México por decisión política fundamental, por necesidad histórica, por respeto a la libertad de creencias, adoptó desde el emperador Maximiliano I, ratificado también por el presidente circunstancial Benito Juárez, la libertad de cultos y la laicidad del estado. La historia del país nos recuerda lo riesgoso de los enfrentamientos en los que la religión toma partido, llámesele Guerra de Reforma, Guerra Cristera o los enfrentamientos entre etnias en Chiapas y Oaxaca derivadas de la penetración de sectas religiosas.

Que el presidente realice una ceremonia religiosa en Palacio Nacional es claramente una violación de lo preceptuado por el artículo 130 constitucional que prohibe la realización de actos públicos de carácter religioso. Podrá decirse que todos los días se viola este precepto por la Iglesia Católica y por otras asociaciones religiosas que utilizan los medios de comunicación masiva para la difusión de su doctrina e incluso, como en el caso de la iglesia “La luz del mundo” que con la aprobación gubernamental realizó un evento con claras proyecciones religiosas en el Palacio de las Bellas Artes, pero precisamente por eso está más obligado el presidente a ejemplificar y ceñirse al texto de la Constitución, que protestó cumplir y hacer cumplir. Cumplirla no es potestativo, es taxativo.

El Palacio Nacional no es la casa del presidente, por más que con la modestia que le es propia renunció a vivir en la residencia oficial para no gastar, sino que es la sede del Poder Ejecutivo, lo que implica que tiene también una función simbólica relevante para el país. El presidente no puede manejarse como si el Palacio Nacional fuera un teatro para el montaje de sus sainetes, operetas, exequias o autos sacramentales. Precisamente por ello, las ceremonias religiosas, así sean las de los pueblos originarios infringen la naturaleza laica del estado al realizarse en el espacio sede del responsable máximo de cumplir con la Constitución.

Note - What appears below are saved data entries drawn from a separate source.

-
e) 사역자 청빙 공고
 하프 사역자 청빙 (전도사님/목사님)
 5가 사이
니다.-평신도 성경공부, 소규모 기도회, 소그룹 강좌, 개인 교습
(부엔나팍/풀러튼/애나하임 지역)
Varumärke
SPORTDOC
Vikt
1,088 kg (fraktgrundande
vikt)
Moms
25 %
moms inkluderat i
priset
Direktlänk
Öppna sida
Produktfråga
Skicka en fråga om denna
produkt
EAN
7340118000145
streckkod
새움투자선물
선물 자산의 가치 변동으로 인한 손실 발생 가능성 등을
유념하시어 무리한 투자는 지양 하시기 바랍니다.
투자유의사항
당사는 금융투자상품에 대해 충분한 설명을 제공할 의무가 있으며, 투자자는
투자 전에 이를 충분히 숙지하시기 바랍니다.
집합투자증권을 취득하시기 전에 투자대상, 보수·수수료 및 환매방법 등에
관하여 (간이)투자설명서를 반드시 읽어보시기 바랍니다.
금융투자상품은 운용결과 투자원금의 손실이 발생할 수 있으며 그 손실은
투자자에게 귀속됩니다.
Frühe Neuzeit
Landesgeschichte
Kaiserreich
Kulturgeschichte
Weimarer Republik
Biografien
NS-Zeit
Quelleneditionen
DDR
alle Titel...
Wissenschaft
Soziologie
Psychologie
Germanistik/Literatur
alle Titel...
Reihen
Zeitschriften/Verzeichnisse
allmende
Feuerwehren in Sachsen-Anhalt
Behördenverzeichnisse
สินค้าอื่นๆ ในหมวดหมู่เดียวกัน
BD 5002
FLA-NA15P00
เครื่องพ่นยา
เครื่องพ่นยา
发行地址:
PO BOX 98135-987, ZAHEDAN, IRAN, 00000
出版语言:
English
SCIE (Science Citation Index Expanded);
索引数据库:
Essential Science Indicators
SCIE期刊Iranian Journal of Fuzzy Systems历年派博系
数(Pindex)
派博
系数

Si se considerara que no se trató de una ceremonia religiosa sino sólo de una representación teatral, en la que se utilizó a los wixarikas para dar marco a la decisión presidencial de anunciar el luto nacional, entonces tendríamos un escenario peor. Valerse de los indígenas y de sus ceremonias religiosas como escenografía o telón de fondo para su actuación importa una total falta de respeto no sólo para las etnias y sus creencias sino para los demás mexicanos que mayoritariamente profesan otras creencias religiosas.

Muy seguramente el montaje es achacable a la no Primera Dama y al productor de telenovelas Epigmenio Ibarra, pero no estaría de más recordarle a los inquilinos de Palacio que la historia del país y su futuro no puede escribirse como un guión en que se pasa por alto la Constitución, las leyes que de ella emanan y las creencias de un sector mayoritario de la población.